* _What you should do_: Restate the lines word for word, from the first line of the records through the line containing "A simple chatbot". Leave out the pictures and anything after that line.

* _Given information_:
╔══

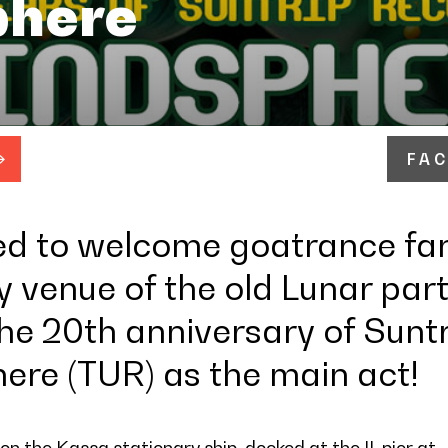
here
FA
ed to welcome goatrance fa
 venue of the old Lunar part
the 20th anniversary of Sunt
ere (TUR) as the main act!
on the Kassa stationary ship, docked at the II. pier at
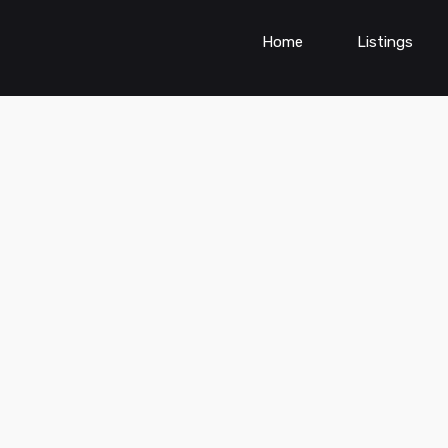
Home
Listings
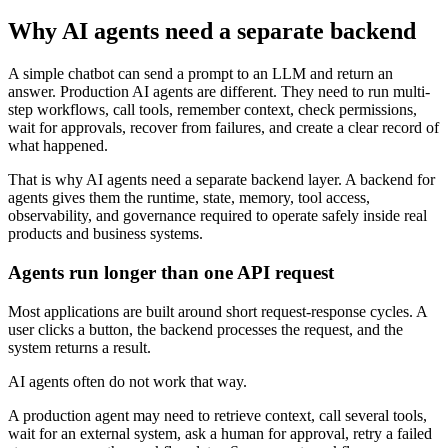
Why AI agents need a separate backend
A simple chatbot can send a prompt to an LLM and return an
answer. Production AI agents are different. They need to run multi-
step workflows, call tools, remember context, check permissions,
wait for approvals, recover from failures, and create a clear record of
what happened.
That is why AI agents need a separate backend layer. A backend for
agents gives them the runtime, state, memory, tool access,
observability, and governance required to operate safely inside real
products and business systems.
Agents run longer than one API request
Most applications are built around short request-response cycles. A
user clicks a button, the backend processes the request, and the
system returns a result.
AI agents often do not work that way.
A production agent may need to retrieve context, call several tools,
wait for an external system, ask a human for approval, retry a failed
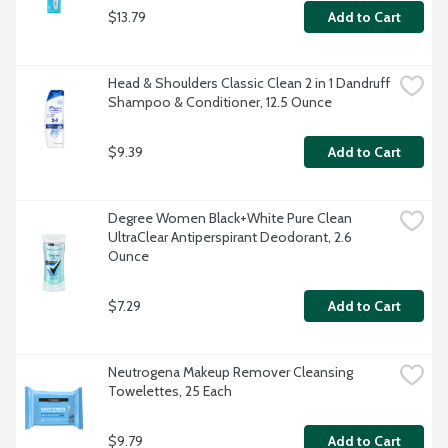
$13.79
Add to Cart
Head & Shoulders Classic Clean 2 in 1 Dandruff 
Shampoo & Conditioner, 12.5 Ounce
$9.39
Add to Cart
Degree Women Black+White Pure Clean 
UltraClear Antiperspirant Deodorant, 2.6 
Ounce
$7.29
Add to Cart
Neutrogena Makeup Remover Cleansing 
Towelettes, 25 Each
$9.79
Add to Cart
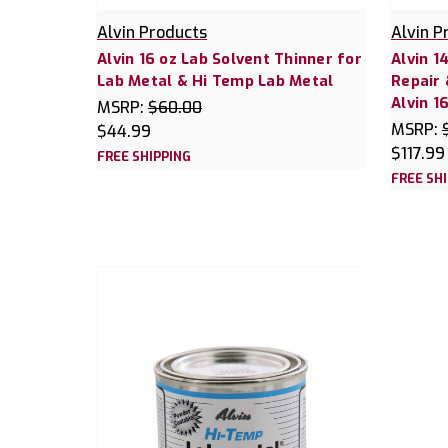
Alvin Products
Alvin P
Alvin 16 oz Lab Solvent Thinner for
Alvin 1
Lab Metal & Hi Temp Lab Metal
Repair
Alvin 1
MSRP:
$60.00
MSRP:
$44.99
$117.99
FREE SHIPPING
FREE SH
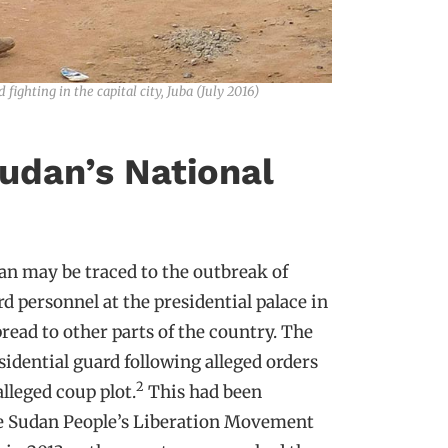
ighting in the capital city, Juba (July 2016)
udan’s National
an may be traced to the outbreak of
d personnel at the presidential palace in
spread to other parts of the country. The
idential guard following alleged orders
2
leged coup plot.
This had been
he Sudan People’s Liberation Movement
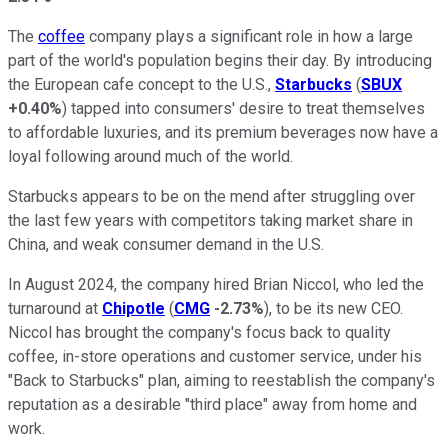
The
coffee
company plays a significant role in how a large
part of the world's population begins their day. By introducing
the European cafe concept to the U.S.,
Starbucks
(
SBUX
+0.40%
) tapped into consumers' desire to treat themselves
to affordable luxuries, and its premium beverages now have a
loyal following around much of the world.
Starbucks appears to be on the mend after struggling over
the last few years with competitors taking market share in
China, and weak consumer demand in the U.S.
In August 2024, the company hired Brian Niccol, who led the
turnaround at
Chipotle
(
CMG
-2.73%
), to be its new CEO.
Niccol has brought the company's focus back to quality
coffee, in-store operations and customer service, under his
"Back to Starbucks" plan, aiming to reestablish the company's
reputation as a desirable "third place" away from home and
work.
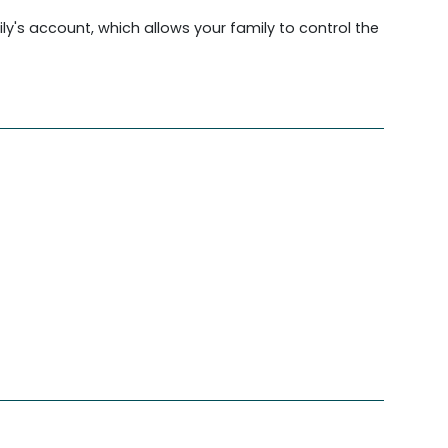
ily's account, which allows your family to control the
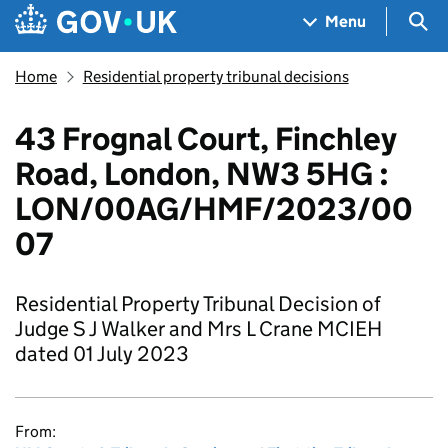
Skip to main content
Navigation menu
Sea
Menu
Home
Residential property tribunal decisions
43 Frognal Court, Finchley
Road, London, NW3 5HG :
LON/00AG/HMF/2023/00
07
Residential Property Tribunal Decision of
Judge S J Walker and Mrs L Crane MCIEH
dated 01 July 2023
From:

╚══

* _Solution_:
here
FA
ed to welcome goatrance fa
 venue of the old Lunar part
the 20th anniversary of Sunt
ere (TUR) as the main act!
on the Kassa stationary ship, docked at the II. pier at
Home
Listings
Why AI agents need a separate backend
A simple chatbot can send a prompt to an LLM and return an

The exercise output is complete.